Waylon finit par se laisser convaincre. Au coté de son partenaire il avait prit goût aux nouvelles expériences. Et la perspective de voir où se situait ses limites, l’avait toujours tenté.
Même la nature sauvage des marais n’avait su le rassasier sur ce point.
Dommage que l’expérience en question soit un fiasco. Quoique tout dépendait comment Waylon prenait la chose. S’il coursait Sélina il la rattraperait rapidement, et l’écraserait d’une seule main. Mais cet affrontement en plus d’être dénué de challenge, ne serait que physique.
Or le choix de Sélina ne s’était pas appuyé uniquement sur ses capacités athlétiques et de combattante. Car personne ne pouvait surpasser Waylon dans ces deux domaines. Sélina était sa proie également à cause de son astuce et sa furtivité.
Waylon trouva donc plus gratifiant de lui tendre une embuscade. Il s’éloigna alors du chemin. Sachant s’orienter en pleine nature il n’eut aucun mal à évoluer en parallèle. Il dénicha même un autre sentier.
Dans l’objectif de devancer la femme il courut de plus en plus vite ne prêtant même pas attention à un écriteau cloué à un arbre. De toute façon il remontait sûrement du temps où l’endroit était encore fréquenté. Donc il ne le concernait pas.
Soudain les pieds de Waylon percutèrent une corde tendue au niveau du sol. Cette rencontre enclencha le pivotement d’un rondin que le chasseur se prit en plein dans le milieu du ventre du fait de sa taille démesurée. S’il avait été d’un stature normale entre la tête initialement visée et la violence du choc, il serait mort.

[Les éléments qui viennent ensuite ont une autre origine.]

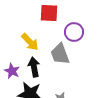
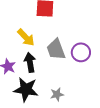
purple circle: (74, 32) -> (81, 52), moved

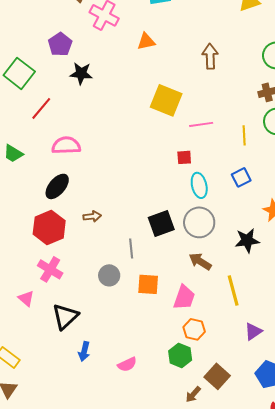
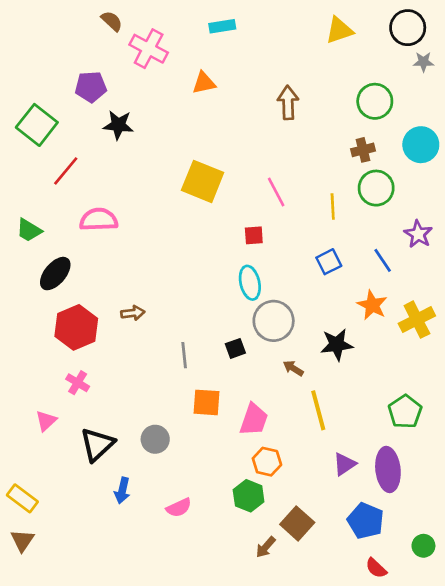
purple pentagon: (60, 44) -> (91, 87), turned 30
yellow square: (166, 100) -> (203, 181), moved
pink line: (201, 124) -> (276, 192), turned 70
cyan ellipse: (199, 185) -> (250, 283), moved
black ellipse: (57, 186) -> (55, 274), moved
black square: (161, 223) -> (235, 348), moved, size x0.6
brown arrow: (200, 261) -> (293, 368), moved, size x0.7
pink cross: (50, 269) -> (78, 383), size x0.7
gray circle: (109, 275) -> (155, 439), moved
pink triangle: (26, 298) -> (46, 421), turned 36

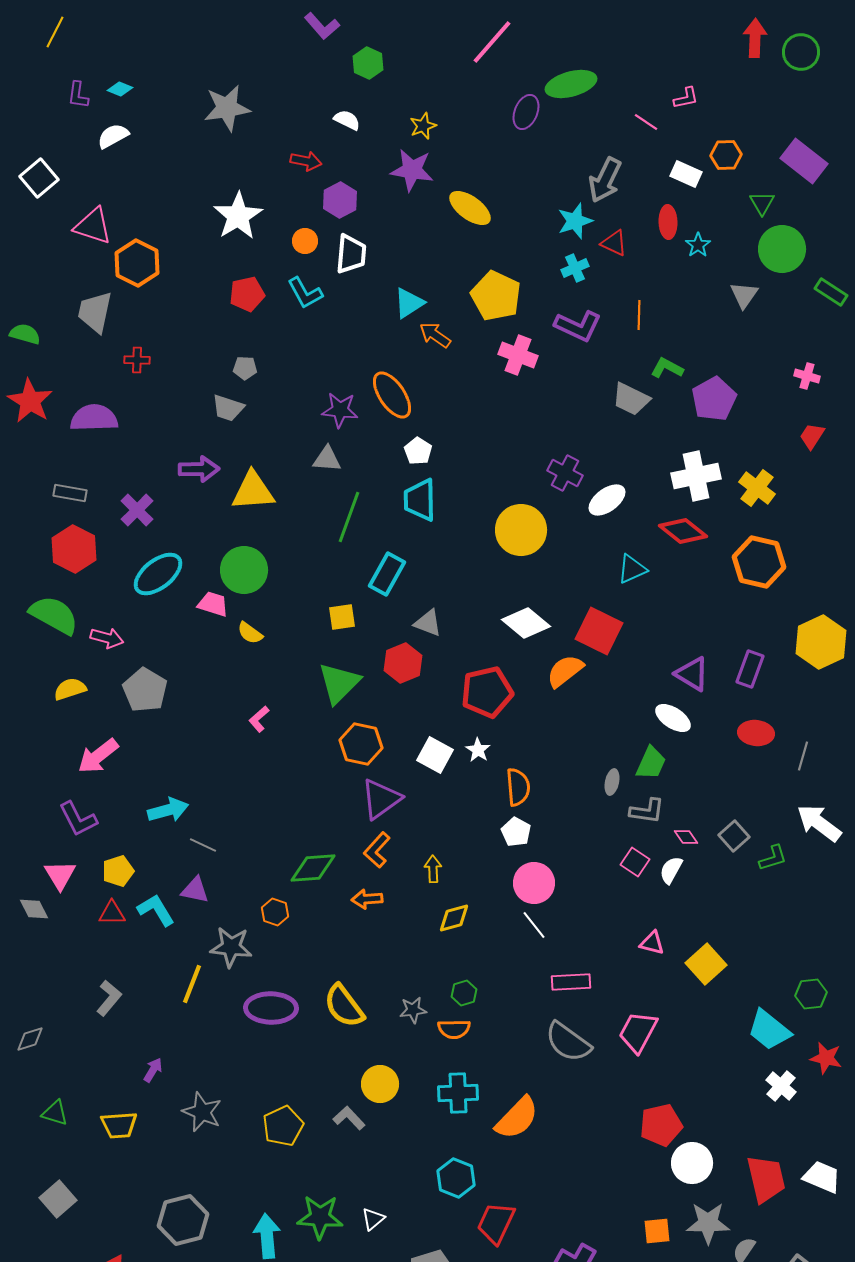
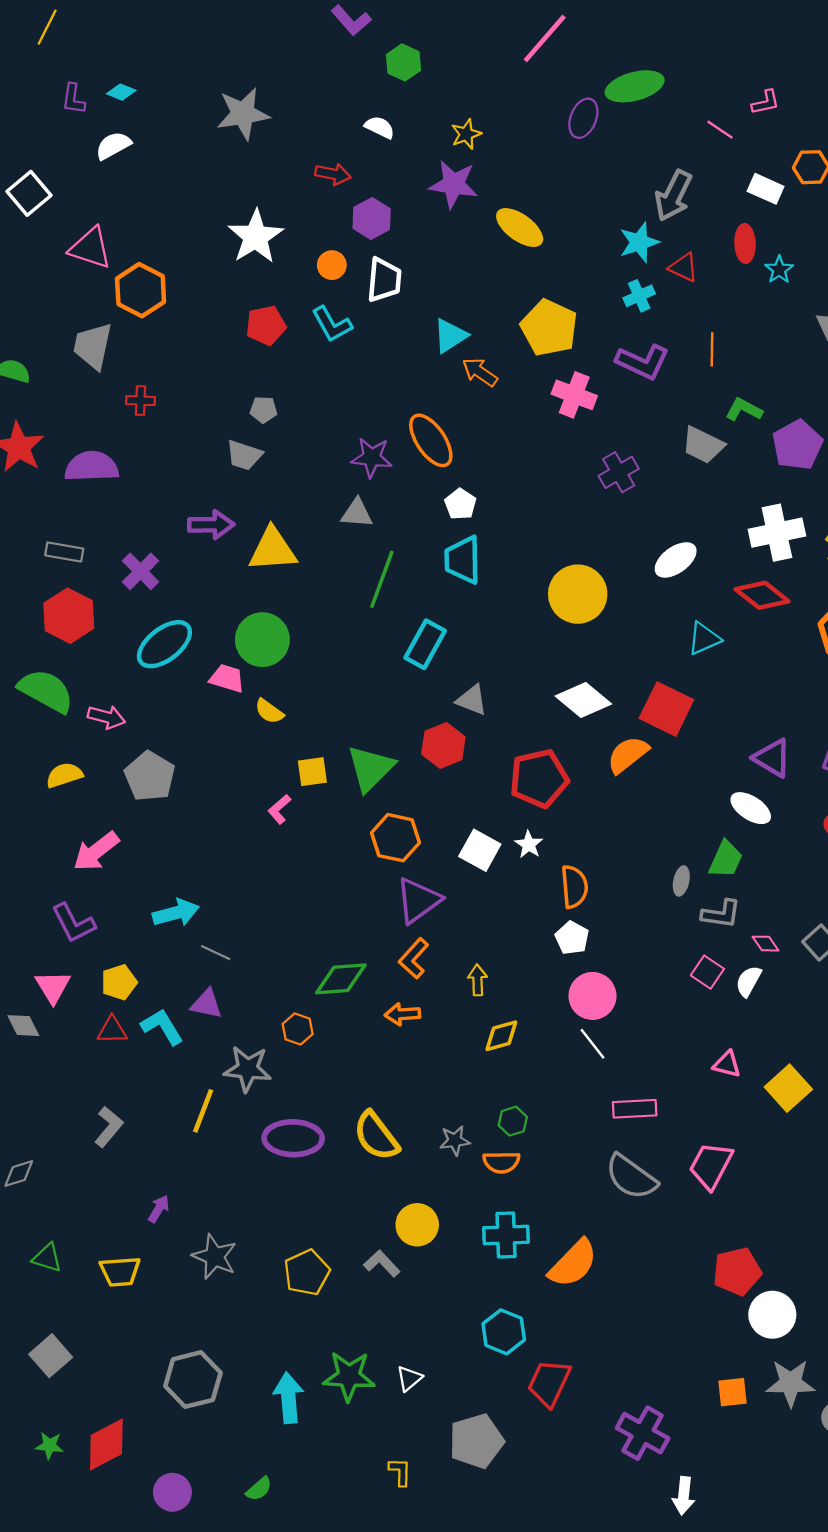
purple cross: (565, 473) -> (619, 472), moved, turned 32
yellow square: (342, 617) -> (312, 772), moved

Au lieu de ça il demeura couché le temps à Sélina de sortir de son trou et de le devancer de nouveau. Une fois le choc récupéré Waylon poussa d’abord une sorte de grognement colérique. Il n’était pas habitué à être mis à terre.
Ensuite ses connaissances de chasseur le démangèrent. Waylon réalisa que ce piège visait spécifiquement un être humain et non un animal. Il suffisait de se fier à son emplacement et sa conception.
Cette menace inattendue lui fit même oublier sa traque l’espace d’un instant. Il scruta les environs en quête d’indice, et en vint finalement au panneau.
« Seul le pénitent pourra traverser ce chemin sans encombre. » Y était-il inscrit.
Waylon avait lu dans un des ouvrages d’Edward la définition du pénitent, et également vu une représentation dessinée.
Le pénitent était une personne humble marchant toujours la tête baissée. Or en ce recroquevillant ainsi un homme d’une taille ordinaire aurait esquivé le piège.
Connaissant bien son partenaire Waylon y reconnut immédiatement son empreinte. Ainsi il existait un troisième participant dans cette chasse. Voilà qui changeait tout.